When most people think of inflammation, they think of a swollen ankle or knee after a sprain or other injury. But inflammation is far more serious.
In fact, it can be said that inflammation is the root of all disease. You may not even see the inflammation, but you can bet it is there, especially if you don’t eat properly or exercise regularly.
That’s because inflammation is actually the body’s natural response to stress—be it dietary, physical, environmental and/or even emotional. And once your body starts to become inflamed, it puts you at risk for everything from weight gain, migraines, allergies and colds and flus to more serious illnesses such as gout, heart disease, stroke, diabetes, Alzheimer’s disease and the dreaded ‘C’ word—cancer.
Even the healthiest among us will have some type of inflammation—if you live in today’s fast-paced, toxin-filled world, you have inflammation. The real question is what do you plan to do about it?
Where Does Inflammation Start?
Would you be surprised to learn that most inflammation actually begins in your gut? People tend to overlook their digestive system as a source of disease, but it makes sense when you consider that our guts are home to about 70 percent of our immune system and where 80 percent or more of our immunoglobulin A (IgA) cells (immune cells) live. (1)

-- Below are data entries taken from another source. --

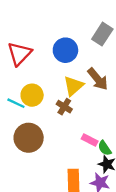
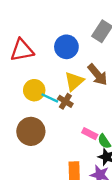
red triangle: (19, 54) -> (22, 50), turned 35
cyan line: (16, 103) -> (50, 98), moved

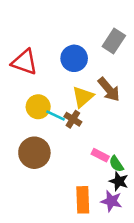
red triangle: (22, 50) -> (24, 62), turned 30

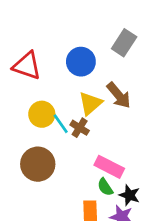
cyan line: (56, 115) -> (61, 124), turned 30
pink rectangle: (100, 155) -> (109, 167), size x1.5
green semicircle: (116, 164) -> (105, 187), moved

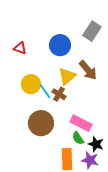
red triangle: (27, 66) -> (20, 48), size x0.6
brown circle: (38, 164) -> (41, 123), moved

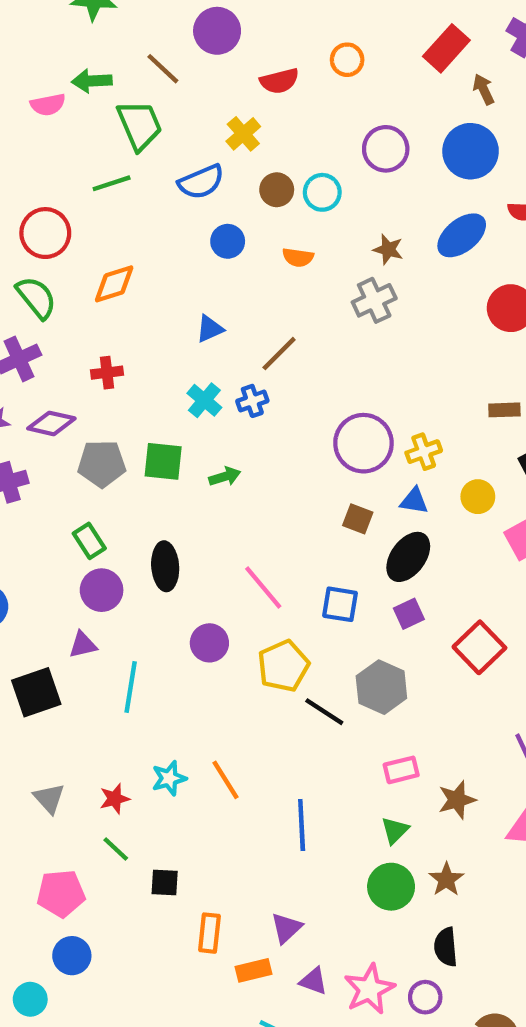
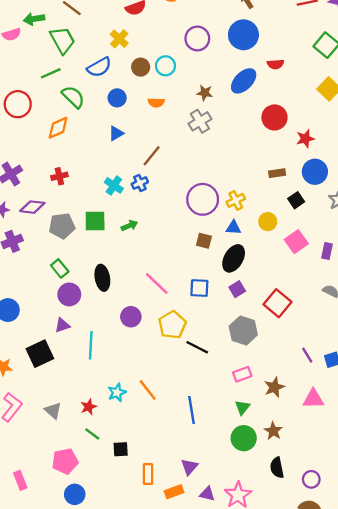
green semicircle: (36, 298) -> (73, 97), moved
blue triangle: (210, 329) -> (116, 133), moved
gray hexagon: (381, 687) -> (243, 331), moved
purple circle: (425, 997) -> (311, 479), moved

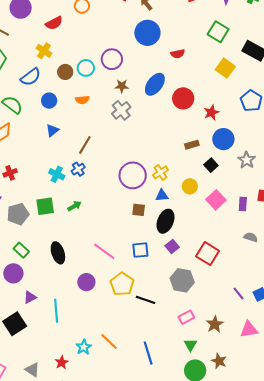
purple circle: (197, 38) -> (112, 59), moved
blue ellipse: (244, 81) -> (155, 84), moved
purple circle: (69, 294) -> (13, 273), moved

It makes even more sense when you consider our guts are much larger than you might think. In fact, our guts are made of an intricate semi-permeable lining that would cover two tennis courts if stretched out flat!
Where inflammation comes in is when the permeability of this organ starts to fluctuate depending on various chemicals and conditions. For instance, that all-nighter you pulled with your friends can actually cause your thyroid hormones to become irregular or sitting in traffic for two hours after a long day’s work can raise your cortisol levels, both of which can make your intestinal lining more permeable.
This, in turn, allows things like toxins and viruses or bacteria, even undigested food, to enter you bloodstream through the larger holes in this lining. This condition, known as leaky gut syndrome (LGS), is key to inflammation and where things can start going downhill—fast. (2)
Repeated damage to your intestinal lining from LGS, ultimately destroys the vital microvilli (tiny “projections” that exist in, on, and around the cells in your intestine and help with absorption and secretion.) (3)
When damaged the microvilli are unable to process and utilize the necessary nutrients and enzymes for digestion, which means your digestion eventually becomes impaired. When this happens, your body essentially sends out an alarm and initiates an attack on the foreign bodies, such as the undigested food particles or viruses, yeast, etc., that are leaking out of your gut.
And as part of this response, it becomes inflamed, causing allergic reactions and ultimately other symptoms (diseases).